North Carolina
N.C. Gen. Stat. § 7B-301 — North Carolina Juvenile Code — Duty to report abuse, neglect, dependency, or death due to maltreatment
- Clergy named as mandatory reporter?
- No
- Confessional exemption?
- No
- Statute
- N.C. Gen. Stat. § 7B-301
- Clergy named
- All-person
- Pending
- —
North Carolina does not name clergy separately. It doesn't have to. Section 7B-301(a) of the Juvenile Code places the reporting duty on any person or institution who has cause to suspect that a juvenile is abused, neglected, or dependent, or has died as a result of maltreatment. Clergy are inside that duty by the all-person formulation, not by an express enumeration that can be quietly amended. Section 7B-310 closes the privilege question directly.
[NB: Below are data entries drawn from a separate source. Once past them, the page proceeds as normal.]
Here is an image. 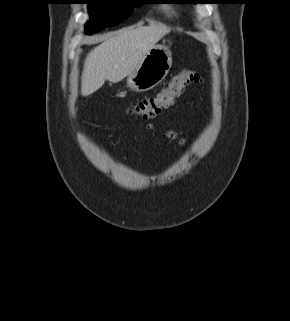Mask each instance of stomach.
<instances>
[{
  "instance_id": "obj_1",
  "label": "stomach",
  "mask_w": 290,
  "mask_h": 321,
  "mask_svg": "<svg viewBox=\"0 0 290 321\" xmlns=\"http://www.w3.org/2000/svg\"><path fill=\"white\" fill-rule=\"evenodd\" d=\"M172 65L171 52L165 45H155L138 68L127 77V85L136 92H145L157 86Z\"/></svg>"
}]
</instances>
No privilege (clergy-communicant, physician-patient, husband-wife) is grounds for failing to report, even when the knowledge or suspicion is acquired in an official professional capacity. The only exception is for an attorney representing a client in the abuse, neglect, or dependency case itself. That carveout is intentionally narrow. Session Law 2013-52 added a Class 1 misdemeanor penalty to § 7B-301(b) for anyone who knowingly or wantonly fails to report, or prevents another from doing so. North Carolina's § 8-53.2 creates a general clergy-communicant privilege for court proceedings, but § 7B-310 expressly displaces it for reporting purposes. The structural result is among the cleaner statutory designs UCO tracks: an all-person duty, an express privilege override with a single narrow exception, and a criminal penalty for knowing non-compliance. The work is ensuring these provisions are enforced and that no child's account of harm is absorbed inside an institution and never reaches county DSS.